WORK ITEM. A single number is the whole answer: the count of lines in the records where "text" occurs.

** SOURCE MATERIAL follows **

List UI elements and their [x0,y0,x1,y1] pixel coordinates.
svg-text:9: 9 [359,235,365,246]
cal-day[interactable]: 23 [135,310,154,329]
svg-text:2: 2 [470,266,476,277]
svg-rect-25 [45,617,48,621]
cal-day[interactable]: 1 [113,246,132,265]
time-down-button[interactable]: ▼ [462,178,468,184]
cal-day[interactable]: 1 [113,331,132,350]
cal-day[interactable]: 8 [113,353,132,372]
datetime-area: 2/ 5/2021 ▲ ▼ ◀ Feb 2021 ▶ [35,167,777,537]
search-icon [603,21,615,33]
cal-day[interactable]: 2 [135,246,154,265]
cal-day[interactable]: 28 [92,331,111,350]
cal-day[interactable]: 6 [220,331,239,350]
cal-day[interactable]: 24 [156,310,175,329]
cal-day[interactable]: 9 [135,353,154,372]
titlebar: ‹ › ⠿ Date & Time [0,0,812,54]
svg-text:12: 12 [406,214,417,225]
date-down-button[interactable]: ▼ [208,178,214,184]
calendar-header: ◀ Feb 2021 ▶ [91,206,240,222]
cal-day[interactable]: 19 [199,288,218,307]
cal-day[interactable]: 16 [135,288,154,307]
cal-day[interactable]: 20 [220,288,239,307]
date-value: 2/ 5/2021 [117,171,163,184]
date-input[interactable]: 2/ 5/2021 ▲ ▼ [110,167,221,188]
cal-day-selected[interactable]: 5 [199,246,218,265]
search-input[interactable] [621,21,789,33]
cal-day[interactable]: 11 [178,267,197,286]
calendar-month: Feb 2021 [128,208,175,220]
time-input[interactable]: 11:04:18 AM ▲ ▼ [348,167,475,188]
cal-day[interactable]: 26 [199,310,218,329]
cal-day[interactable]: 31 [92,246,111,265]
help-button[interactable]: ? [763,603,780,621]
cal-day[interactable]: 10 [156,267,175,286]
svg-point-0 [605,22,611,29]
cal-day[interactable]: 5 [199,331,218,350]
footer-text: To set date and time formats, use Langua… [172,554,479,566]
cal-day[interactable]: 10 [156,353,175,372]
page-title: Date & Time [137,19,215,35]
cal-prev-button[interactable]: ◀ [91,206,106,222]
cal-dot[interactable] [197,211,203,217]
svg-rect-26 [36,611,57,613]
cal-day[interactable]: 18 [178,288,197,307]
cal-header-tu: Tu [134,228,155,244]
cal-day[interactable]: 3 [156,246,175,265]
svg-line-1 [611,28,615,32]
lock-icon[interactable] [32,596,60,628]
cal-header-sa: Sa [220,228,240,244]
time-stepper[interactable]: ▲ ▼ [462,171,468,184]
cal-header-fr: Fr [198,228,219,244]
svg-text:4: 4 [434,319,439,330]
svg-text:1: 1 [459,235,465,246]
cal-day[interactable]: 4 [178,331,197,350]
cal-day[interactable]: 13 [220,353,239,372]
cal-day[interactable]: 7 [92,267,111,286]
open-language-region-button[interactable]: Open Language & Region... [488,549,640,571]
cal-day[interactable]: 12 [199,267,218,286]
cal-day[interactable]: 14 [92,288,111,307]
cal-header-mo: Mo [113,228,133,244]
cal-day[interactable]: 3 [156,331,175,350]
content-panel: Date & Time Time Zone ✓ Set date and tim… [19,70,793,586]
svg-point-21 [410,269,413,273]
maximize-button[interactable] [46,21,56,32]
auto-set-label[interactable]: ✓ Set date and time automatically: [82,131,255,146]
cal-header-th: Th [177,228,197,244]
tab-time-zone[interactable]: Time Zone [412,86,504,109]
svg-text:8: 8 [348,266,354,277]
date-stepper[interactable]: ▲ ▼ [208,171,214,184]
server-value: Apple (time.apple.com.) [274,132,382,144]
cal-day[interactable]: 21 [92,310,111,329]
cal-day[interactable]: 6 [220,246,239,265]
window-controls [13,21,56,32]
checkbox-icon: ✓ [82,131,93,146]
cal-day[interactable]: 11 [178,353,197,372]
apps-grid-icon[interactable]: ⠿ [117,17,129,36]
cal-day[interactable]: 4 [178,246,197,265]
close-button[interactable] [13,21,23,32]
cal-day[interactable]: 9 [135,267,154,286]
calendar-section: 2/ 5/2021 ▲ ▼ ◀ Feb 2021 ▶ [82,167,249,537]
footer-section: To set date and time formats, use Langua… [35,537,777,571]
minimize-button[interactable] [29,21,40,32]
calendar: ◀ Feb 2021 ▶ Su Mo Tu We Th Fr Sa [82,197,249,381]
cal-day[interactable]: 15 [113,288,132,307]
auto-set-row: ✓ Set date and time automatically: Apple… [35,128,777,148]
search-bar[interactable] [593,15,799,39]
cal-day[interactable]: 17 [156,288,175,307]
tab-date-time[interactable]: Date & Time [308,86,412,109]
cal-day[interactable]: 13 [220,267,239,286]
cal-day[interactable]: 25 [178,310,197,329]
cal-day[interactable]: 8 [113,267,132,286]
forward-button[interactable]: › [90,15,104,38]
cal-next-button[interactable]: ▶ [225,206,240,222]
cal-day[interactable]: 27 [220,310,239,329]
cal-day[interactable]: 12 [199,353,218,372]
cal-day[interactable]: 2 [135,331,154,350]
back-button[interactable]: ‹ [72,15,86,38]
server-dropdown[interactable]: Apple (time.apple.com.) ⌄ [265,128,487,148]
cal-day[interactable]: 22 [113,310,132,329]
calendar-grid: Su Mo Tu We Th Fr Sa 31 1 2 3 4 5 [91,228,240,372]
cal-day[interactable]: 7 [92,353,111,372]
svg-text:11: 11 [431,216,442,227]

** End of SOURCE MATERIAL **

SOLUTION TO THE EXERCISE. 8